CLaDS: A Cloud Based Lab for Data Science
The rise of the “big data” era has created a pressing demand for educating many data scientists and engineers quickly at low cost. It is essential they learn by working on assignments that involve real world data sets to develop the skills needed to be successful in the workplace. However, enabling instructors to flexibly deliver all kinds of data science assignments using real world data sets to large numbers of learners (both on-campus and off-campus) at low cost is a significant open challenge.
To address this emerging challenge generally, CLaDS has been developed to enable many learners around the world to work on real-world data science problems without having to move or otherwise distribute prohibitively large data sets. Leveraging version control and continuous integration, CLaDS provides a general infrastructure to enable any instructor to conveniently deliver any hands-on data science assignment that uses large real world data sets to as many learners as our cloud-computing infrastructure allows at very low cost.
These instructions below will be specific to Microsoft Azure, but they
should be able to be generalized to any cloud provider supported by
docker-machine
by substituting the Azure-specific arguments in the set up
scripts with the required arguments for your preferred cloud provider.

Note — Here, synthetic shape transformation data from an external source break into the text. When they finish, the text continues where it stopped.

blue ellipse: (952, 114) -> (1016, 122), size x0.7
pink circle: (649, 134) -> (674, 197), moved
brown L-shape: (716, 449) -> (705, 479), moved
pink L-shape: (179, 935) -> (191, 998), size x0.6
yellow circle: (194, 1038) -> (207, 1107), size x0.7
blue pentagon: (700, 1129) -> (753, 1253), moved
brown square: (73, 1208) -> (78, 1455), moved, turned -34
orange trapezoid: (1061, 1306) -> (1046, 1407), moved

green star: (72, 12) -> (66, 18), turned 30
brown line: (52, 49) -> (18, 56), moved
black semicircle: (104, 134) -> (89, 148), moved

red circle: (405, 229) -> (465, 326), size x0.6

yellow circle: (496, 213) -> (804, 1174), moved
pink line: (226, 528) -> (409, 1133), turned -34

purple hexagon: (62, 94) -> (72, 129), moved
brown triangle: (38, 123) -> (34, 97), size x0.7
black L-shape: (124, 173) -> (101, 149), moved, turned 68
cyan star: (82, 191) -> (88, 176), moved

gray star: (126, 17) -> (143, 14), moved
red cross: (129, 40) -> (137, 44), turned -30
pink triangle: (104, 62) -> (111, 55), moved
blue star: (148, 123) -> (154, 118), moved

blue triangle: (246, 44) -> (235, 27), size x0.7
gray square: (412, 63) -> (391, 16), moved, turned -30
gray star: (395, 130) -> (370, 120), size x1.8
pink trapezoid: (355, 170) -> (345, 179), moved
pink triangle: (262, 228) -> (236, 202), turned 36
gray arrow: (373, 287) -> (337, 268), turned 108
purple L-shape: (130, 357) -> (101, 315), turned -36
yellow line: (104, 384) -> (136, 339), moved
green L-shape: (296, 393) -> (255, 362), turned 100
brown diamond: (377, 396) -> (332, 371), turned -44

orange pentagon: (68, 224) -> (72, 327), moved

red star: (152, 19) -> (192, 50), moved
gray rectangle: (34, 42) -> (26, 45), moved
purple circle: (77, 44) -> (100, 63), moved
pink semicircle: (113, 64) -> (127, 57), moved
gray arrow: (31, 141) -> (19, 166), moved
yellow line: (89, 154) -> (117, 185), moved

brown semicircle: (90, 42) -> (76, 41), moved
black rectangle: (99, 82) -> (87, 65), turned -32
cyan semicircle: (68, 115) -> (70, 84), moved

You should ensure that you have some experience using Microsoft Azure before setting up CLaDS for your class! We are not responsible for any loss of funds caused by following these instructions or otherwise. You should make sure to periodically monitor your subscription utilization to make sure things are working within expected parameters.
First, clone this repository using git
:
git clone https://github.com/TIMAN-group/clads.git
In the clads
folder created, you should see an azure
directory
containing scripts for spawning the required virtual machines for CLaDS on
Microsoft Azure. Navigate to that folder:
cd clads
cd azure
Now, you should set the following environment variables for the scripts:
export AZURE_SUBSCRIPTION_ID="your-subscription-id-here"
export AZURE_CLIENT_ID="your-client-id-here"
export AZURE_CLIENT_SECRET="your-client-secret-here"
This sets the scripts to tie all machines created to the specified Azure subscription, authenticating with the provided Client ID and Client Secret.
Next, you will need to determine a proper Azure Region to host your CLaDS instance. Once you’ve determined this, set an environment variable as follows:
export AZURE_LOCATION="westcentralus" # or whatever other region you choose
The first machine we will spawn up is the VCS server. This will be using Gitlab for its seamless integration with the auto-scaling Gitlab CI tool that will be used for maintaining the worker cluster.
First, let’s create the machine:
cd gitlab-server
./create-gitlab-server.sh Standard_D2_v2
The argument to this script is the size of the virtual machine you would like to create. The VCS server handles a lot of I/O load, so we recommend using a size that does not place a strong limit on IOPS. Remember, though, that a larger machine will cost more, as the VCS will always be running. We found a reasonable tradeoff with the D2_v2 size, but you may also want to try out other sizes.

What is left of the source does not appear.